Inspired by the written experiences of Mendes’ grandfather, 1917 follows, from start to finish, what amounts to a suicide mission given to two young British soldiers in the thick of World War I. Lance Corporal Blake (Dean-Charles Chapman) and Lance Corporal Schofield (George MacKay) are tasked with delivering a message to a battalion that is miles away and deep within enemy territory. The message is urgent. The battalion, which includes Blake’s older brother, is walking right into a deadly trap, and the lives of over 1,600 men are at stake. The two boys, who have no one to rely on except each other, only have one day to journey through No Man’s Land and deliver the message.
Master cinematographer Roger Deakins is at the forefront of this ambitious project - was there ever even a question of someone else attempting this? - so naturally, the camerawork is astonishing. He creates a sense of unbreakable immersion and unflinching portrayals of WWI trench warfare. The boys step over (and into) the corpses of soldiers and animals alike, as flies buzz all around and rats scurry every which way. Apocalyptic imagery greets them at every turn, and the audience is right there along with them; half of the time they’re sharing their line of sight. The film’s entire first half is set in the bleak, muddy, body-strewn trenches beneath a smoke-filled sky. As day gives way to night, fires and explosions light the ruins of a destroyed town, and shadows could easily be friend or foe.
Thomas Newman’s bombastic score adds to the film enormous scale and ticking clock, creating the immense tension that the situation calls for. This is a stressful movie, one that quickly establishes that in war, no one is safe, anything can harm you, and death most often comes in the most unceremonious of ways. Like all great war films, 1917 suggests that there’s an ultimate futility to it all. Are these two boys actually saving the lives of these men, or are they just delaying the inevitable? What exactly are they fighting for, and in what way is it worth it? These are all questions that pass through the minds of both the characters and the audience, and the gruesome results of the pointless fighting are shown with little fanfare, as if they’re just simply a matter of fact.
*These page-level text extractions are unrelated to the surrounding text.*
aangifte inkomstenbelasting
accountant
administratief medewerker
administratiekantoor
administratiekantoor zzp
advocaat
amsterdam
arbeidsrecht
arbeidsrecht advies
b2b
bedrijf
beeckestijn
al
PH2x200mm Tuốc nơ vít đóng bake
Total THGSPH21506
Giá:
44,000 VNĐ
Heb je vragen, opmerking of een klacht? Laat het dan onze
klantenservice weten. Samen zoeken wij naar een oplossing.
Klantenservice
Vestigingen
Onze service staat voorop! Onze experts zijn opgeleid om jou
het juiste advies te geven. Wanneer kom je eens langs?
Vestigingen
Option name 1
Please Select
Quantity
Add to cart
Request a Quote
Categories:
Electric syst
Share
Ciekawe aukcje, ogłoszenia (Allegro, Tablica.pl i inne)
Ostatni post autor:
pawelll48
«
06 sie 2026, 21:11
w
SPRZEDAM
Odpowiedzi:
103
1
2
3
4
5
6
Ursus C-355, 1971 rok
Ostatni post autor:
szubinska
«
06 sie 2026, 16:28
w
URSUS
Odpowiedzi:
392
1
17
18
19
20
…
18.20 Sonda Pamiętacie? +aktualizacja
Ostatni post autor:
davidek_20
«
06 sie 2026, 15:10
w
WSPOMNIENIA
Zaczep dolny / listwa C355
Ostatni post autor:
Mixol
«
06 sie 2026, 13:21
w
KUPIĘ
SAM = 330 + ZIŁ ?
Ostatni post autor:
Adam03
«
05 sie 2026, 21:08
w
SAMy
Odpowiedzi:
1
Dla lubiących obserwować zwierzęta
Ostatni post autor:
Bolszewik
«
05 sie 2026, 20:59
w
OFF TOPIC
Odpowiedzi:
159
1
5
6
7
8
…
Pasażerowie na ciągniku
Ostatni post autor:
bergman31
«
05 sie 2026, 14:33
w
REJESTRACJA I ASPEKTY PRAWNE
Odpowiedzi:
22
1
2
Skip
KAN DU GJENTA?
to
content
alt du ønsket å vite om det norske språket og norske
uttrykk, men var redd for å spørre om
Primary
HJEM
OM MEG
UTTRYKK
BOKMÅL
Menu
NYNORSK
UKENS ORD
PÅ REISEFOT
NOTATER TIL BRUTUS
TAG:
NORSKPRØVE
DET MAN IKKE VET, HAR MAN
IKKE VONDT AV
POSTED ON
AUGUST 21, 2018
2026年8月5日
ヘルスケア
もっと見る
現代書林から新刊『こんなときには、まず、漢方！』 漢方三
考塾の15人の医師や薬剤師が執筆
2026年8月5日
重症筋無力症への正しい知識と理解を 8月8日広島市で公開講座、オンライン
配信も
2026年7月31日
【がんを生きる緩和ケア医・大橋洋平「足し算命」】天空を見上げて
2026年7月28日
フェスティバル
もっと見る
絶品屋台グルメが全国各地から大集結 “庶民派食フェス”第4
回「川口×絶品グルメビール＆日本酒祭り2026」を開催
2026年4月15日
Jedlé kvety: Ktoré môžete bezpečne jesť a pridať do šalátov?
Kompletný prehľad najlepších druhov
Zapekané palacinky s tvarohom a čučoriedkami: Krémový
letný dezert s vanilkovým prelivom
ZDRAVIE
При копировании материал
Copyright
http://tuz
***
This is a film that’s clearly been made as meticulously as possible. Every minute detail seems to have been taken into account, and it’s what makes 1917 an outright feat and a triumph of storytelling. Everything from the acting, to the sets, the costumes, the enormous production design, the impeccable lighting, the choreography, the cinematography, the score, everything is going at one hundred percent. It’s impossible not to be wowed by it, and it acts as a visceral experience rather than just another movie you’re seeing. Like I said before, it’s a bloody miracle.
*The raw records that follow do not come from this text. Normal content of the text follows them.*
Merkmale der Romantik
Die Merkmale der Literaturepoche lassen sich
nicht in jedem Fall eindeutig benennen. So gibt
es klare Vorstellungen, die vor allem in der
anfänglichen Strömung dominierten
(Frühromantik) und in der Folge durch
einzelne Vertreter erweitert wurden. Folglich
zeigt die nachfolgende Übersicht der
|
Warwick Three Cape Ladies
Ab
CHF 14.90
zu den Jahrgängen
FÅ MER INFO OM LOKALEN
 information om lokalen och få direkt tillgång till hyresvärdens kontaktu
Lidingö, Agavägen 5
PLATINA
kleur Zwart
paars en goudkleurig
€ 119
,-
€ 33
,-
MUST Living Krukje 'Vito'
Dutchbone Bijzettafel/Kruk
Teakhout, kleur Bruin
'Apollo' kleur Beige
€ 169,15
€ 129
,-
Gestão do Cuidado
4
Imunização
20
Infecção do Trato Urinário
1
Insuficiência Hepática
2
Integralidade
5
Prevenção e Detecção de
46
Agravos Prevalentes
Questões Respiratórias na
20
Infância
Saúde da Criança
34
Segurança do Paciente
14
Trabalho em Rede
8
Some films simply have to be viewed in a movie theater, and this is certainly one of them. Bombs and gunshots are guaranteed to make you jump, planes flying overhead rattle the seats, and the sense of scale that the film conveys is best seen on the largest screen possible. The closest that any other movie has come to what Mendes has accomplished here would have to be Christopher Nolan’s excellent Dunkirk, if not only because both were filmed for IMAX. But where Dunkirk sought to show the courage of ordinary people, 1917 is determined to honor the bravery of good men that are thrust into the jaws of utmost danger and horror. What drives these two genuinely kind boys to continue this impossible mission? Is it duty? Glory? Perhaps they’re simply hoping that this will get them back home sooner, be it with a medal or in a box.